The 1500-calorie diet was developed for people who want to lose weight without starving and especially not cut down on their food. This is the number of energy units that should be used daily by those who decide to lose weight in this way.
Nutritionists argue that a person should consume 2000-2500 calories daily. This number also depends on weight, gender, lifestyle, health status, age and other characteristics. If the average person cuts the value of their diet to 1500 calories, they will begin to lose weight. In general, this diet is built on this statement.

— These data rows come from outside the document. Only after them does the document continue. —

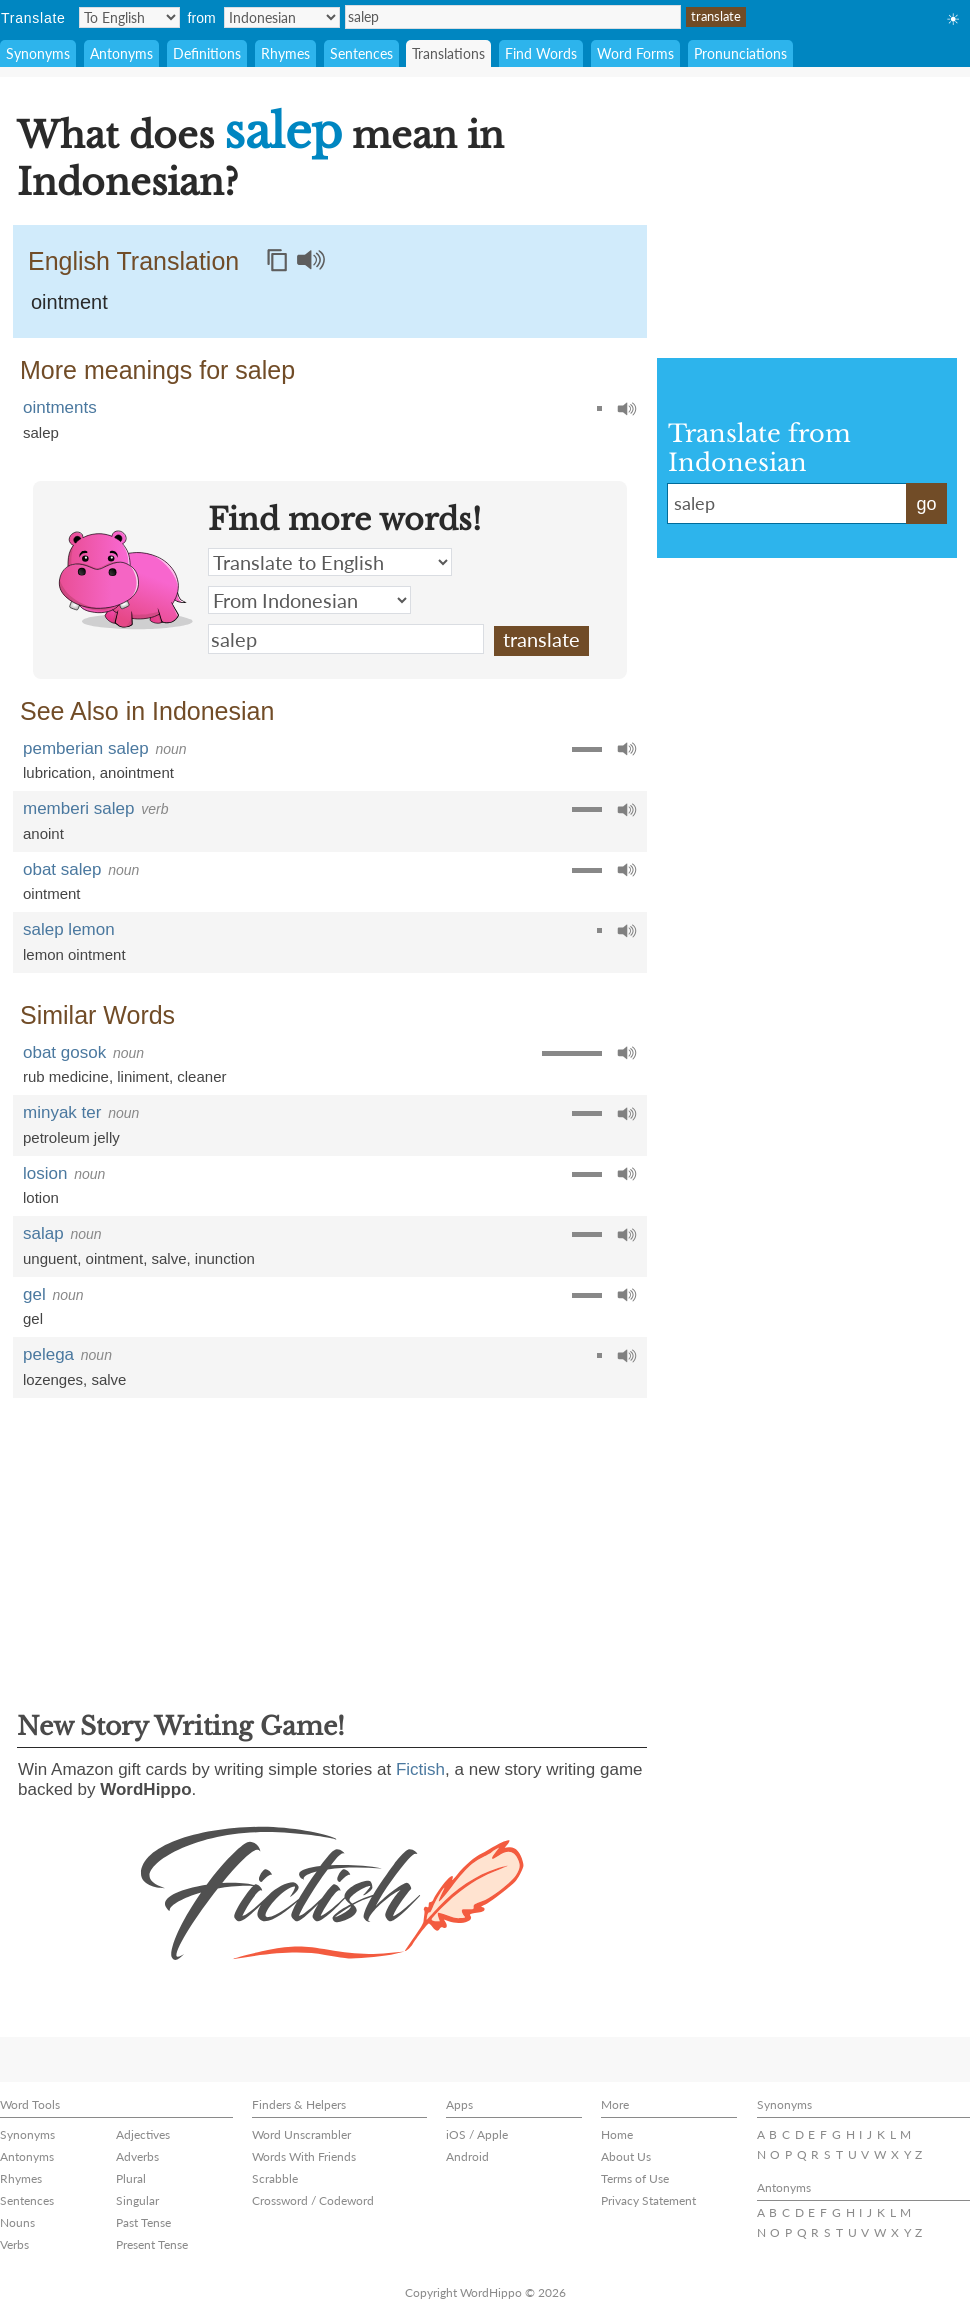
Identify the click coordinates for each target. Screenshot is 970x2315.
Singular (137, 2200)
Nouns (17, 2222)
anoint (43, 833)
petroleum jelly (71, 1137)
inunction (225, 1258)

As a rule, you lose weight by reducing the caloric content of your diet to this amount. This happens even without making adjustments to food but in order to ensure that the 1500-calorie diet is as effective as possible and does not cause harm to your health, it is recommended to change your diet in a certain way. Take a look at an approximate nutrition plan for the next 5 days:
Banana smoothie, a slice of whole wheat bread with ricotta, fig and honey for breakfast. Green salad with lettuce and one boiled egg for lunch. Quinoa with broccoli, carrots and tofu for dinner.
Egg sandwich with avocado and tomatoes for breakfast. Pita bread with cheese, grapes and olives for lunch. Taco with lettuce and vinaigrette for dinner.

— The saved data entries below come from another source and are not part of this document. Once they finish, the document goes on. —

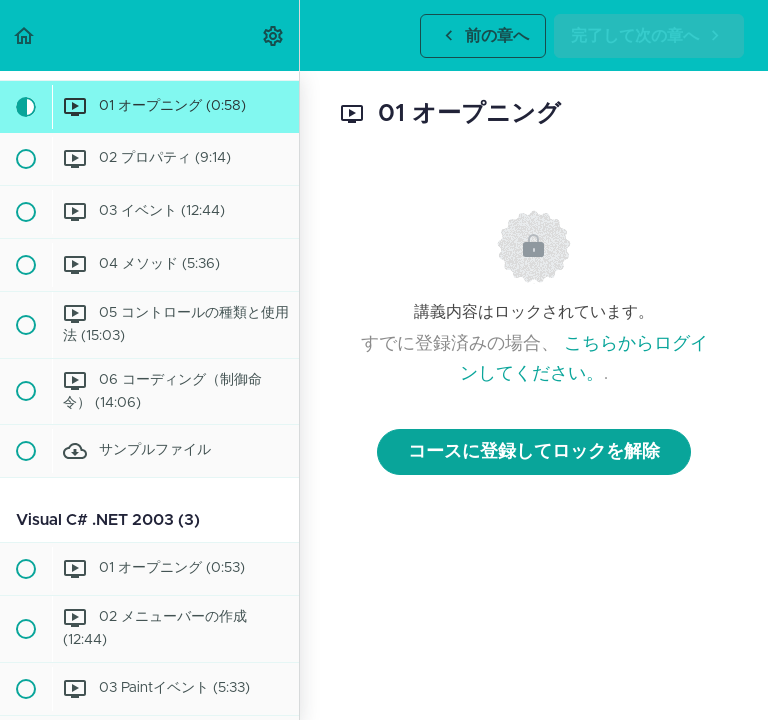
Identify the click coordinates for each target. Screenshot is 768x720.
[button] (25, 35)
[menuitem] (274, 35)
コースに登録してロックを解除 (534, 452)
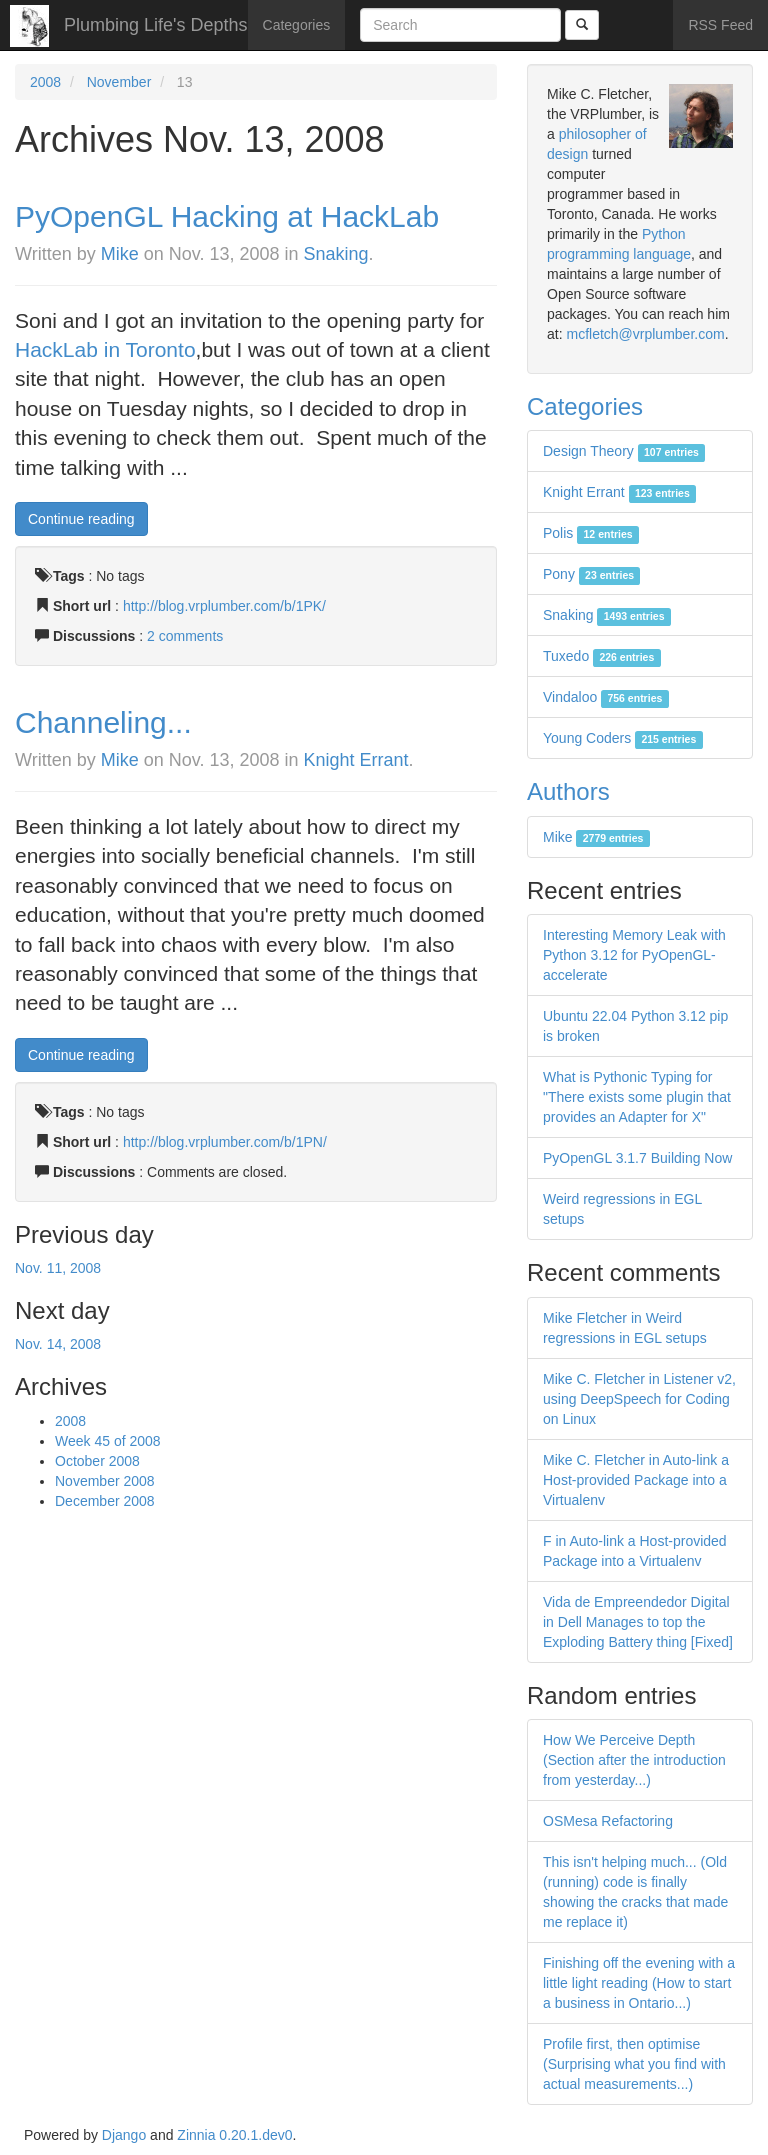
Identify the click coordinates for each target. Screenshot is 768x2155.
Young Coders (623, 738)
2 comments (185, 636)
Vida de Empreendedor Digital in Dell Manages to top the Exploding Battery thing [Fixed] (638, 1622)
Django (124, 2135)
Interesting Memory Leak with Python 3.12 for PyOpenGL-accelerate (634, 955)
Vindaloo (606, 697)
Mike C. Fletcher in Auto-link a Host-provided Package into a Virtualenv (636, 1480)
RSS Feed (720, 25)
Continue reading (81, 519)
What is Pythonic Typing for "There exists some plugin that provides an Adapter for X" (637, 1097)
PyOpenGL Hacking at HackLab (227, 216)
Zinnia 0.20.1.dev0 (234, 2135)
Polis (591, 533)
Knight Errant (356, 760)
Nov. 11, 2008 (58, 1268)
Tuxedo (602, 656)
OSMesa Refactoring (608, 1821)
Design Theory (624, 451)
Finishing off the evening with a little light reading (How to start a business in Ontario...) (639, 1983)
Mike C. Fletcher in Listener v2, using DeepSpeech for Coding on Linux (639, 1399)
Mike (120, 254)
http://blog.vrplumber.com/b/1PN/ (225, 1142)
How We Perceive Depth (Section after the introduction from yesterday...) (634, 1760)
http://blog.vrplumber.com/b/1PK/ (224, 606)
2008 (45, 82)
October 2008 (97, 1461)
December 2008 (105, 1501)
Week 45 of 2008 (108, 1441)
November (119, 82)
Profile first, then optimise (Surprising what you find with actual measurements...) (634, 2064)
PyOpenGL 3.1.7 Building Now (637, 1158)
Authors (568, 791)
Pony (591, 574)
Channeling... (103, 722)
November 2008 (105, 1481)
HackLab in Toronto (105, 349)
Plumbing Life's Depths (156, 25)
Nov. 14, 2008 (58, 1344)
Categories (297, 25)
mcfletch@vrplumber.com (645, 334)
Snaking (336, 254)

Yogurt with berries, granola and almonds for breakfast. Pita with tuna, lettuce, beans and a cup of grapes for lunch. Chicken with lettuce, onions and vinaigrette for dinner.

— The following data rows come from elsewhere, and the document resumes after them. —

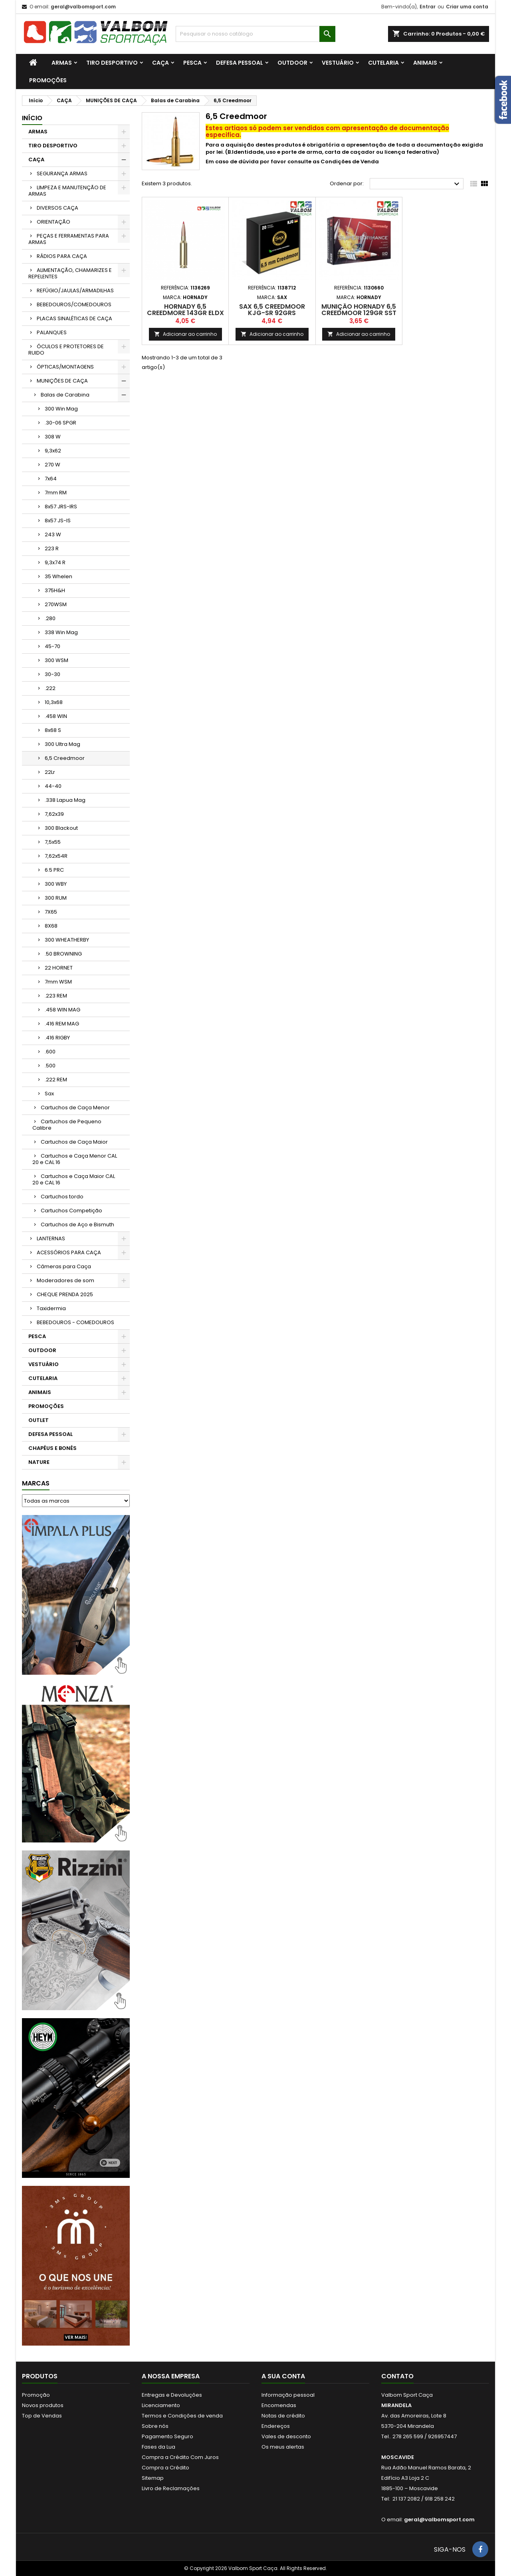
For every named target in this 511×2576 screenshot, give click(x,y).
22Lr (50, 772)
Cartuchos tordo (62, 1196)
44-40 (53, 786)
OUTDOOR (292, 63)
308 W (53, 436)
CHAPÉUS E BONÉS (52, 1448)
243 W (53, 534)
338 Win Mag (61, 632)
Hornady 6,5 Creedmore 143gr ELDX (185, 309)
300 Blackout (61, 828)
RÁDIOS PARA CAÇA (62, 256)
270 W (52, 464)
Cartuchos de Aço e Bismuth (77, 1224)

Bagels with cream cheese and salmon for breakfast. Vegetable soup with whole wheat bread, mozzarella and tomatoes for lunch. Chicken with brown rice, olive oil and garlic for dinner.
Oatmeal with cinnamon and apple for breakfast. Veggie quesadilla with beans and mushrooms for lunch. Polenta with mushrooms, beans, avocado and olive oil and a small slice of baguette for dinner.